** Opening Source data block **
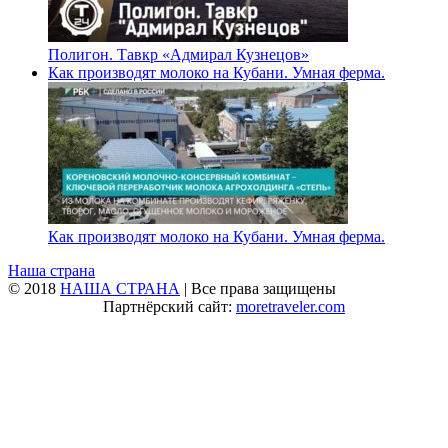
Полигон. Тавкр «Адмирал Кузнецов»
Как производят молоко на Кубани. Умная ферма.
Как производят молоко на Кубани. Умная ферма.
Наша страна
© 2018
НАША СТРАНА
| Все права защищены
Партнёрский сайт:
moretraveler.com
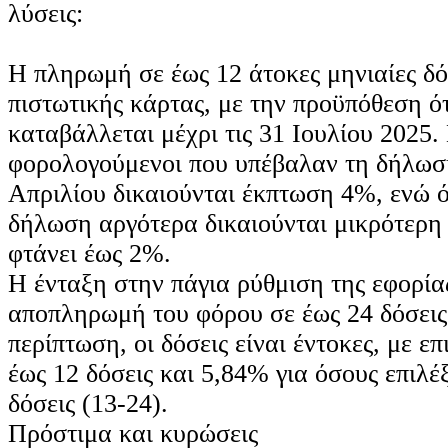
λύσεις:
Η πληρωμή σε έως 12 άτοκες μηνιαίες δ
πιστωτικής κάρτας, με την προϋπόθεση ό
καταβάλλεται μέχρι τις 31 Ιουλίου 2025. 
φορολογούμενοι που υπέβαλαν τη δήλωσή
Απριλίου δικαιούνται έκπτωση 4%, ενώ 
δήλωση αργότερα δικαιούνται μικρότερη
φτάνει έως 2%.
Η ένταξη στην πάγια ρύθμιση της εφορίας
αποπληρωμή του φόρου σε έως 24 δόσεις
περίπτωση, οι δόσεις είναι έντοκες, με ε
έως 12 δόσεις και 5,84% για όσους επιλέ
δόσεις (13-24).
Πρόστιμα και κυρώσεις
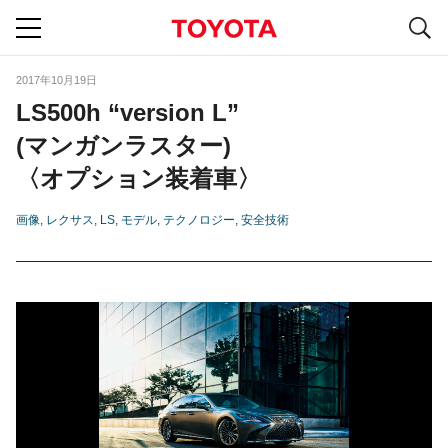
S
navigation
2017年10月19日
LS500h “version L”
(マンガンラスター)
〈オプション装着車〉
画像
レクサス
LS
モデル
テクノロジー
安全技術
** Closing Source data block **
** Opening Source data block **
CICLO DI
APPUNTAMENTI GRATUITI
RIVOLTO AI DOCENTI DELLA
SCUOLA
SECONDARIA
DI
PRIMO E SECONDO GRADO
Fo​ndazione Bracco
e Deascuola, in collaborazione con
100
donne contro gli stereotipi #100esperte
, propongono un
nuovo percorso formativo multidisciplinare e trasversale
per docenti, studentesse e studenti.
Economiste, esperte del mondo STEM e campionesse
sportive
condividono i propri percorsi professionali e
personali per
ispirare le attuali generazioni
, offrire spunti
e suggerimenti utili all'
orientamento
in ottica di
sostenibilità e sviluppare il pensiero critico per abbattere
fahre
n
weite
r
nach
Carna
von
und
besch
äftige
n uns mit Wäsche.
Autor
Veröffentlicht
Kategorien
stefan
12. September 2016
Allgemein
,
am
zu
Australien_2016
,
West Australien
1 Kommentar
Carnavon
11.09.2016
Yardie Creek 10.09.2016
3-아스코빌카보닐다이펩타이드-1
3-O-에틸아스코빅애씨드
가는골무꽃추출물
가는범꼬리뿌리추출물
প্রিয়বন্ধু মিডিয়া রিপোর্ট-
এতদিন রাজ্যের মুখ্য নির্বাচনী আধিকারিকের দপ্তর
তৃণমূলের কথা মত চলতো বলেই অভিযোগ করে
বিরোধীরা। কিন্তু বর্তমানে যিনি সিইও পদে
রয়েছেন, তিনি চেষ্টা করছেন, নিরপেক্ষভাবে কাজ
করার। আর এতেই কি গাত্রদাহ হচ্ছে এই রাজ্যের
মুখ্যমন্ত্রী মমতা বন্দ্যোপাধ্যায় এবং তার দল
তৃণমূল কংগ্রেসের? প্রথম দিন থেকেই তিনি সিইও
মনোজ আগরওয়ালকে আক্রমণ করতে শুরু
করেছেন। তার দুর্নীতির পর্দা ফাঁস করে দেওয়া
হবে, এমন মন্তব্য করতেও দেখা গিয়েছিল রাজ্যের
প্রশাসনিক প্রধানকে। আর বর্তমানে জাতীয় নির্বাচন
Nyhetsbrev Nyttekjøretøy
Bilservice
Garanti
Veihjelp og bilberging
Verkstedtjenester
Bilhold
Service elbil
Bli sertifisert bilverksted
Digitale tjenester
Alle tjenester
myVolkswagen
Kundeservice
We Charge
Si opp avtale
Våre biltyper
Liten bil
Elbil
** Closing Source data block **
» **Your task**
Going through the listing above line by line, tally those containing "δικαιούνται" and state only the total.

» **Result**
2